DATA SHOWN

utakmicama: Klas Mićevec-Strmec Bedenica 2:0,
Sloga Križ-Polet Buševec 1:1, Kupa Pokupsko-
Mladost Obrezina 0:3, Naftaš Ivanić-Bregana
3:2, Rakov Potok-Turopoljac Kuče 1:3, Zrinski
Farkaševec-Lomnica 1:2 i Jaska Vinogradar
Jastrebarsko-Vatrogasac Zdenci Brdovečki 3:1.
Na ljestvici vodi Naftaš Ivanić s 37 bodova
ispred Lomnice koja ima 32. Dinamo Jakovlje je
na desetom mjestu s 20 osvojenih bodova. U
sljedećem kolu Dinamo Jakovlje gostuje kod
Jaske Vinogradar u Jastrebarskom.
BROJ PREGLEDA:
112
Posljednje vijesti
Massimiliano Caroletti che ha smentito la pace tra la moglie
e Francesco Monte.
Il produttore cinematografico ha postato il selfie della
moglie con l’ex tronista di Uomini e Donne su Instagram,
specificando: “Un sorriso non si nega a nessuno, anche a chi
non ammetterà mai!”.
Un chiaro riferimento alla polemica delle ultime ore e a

TRY IT
Looking at the records above, count the lines where the word "Jakovlje" appears. State only the number.

RESPONSE
2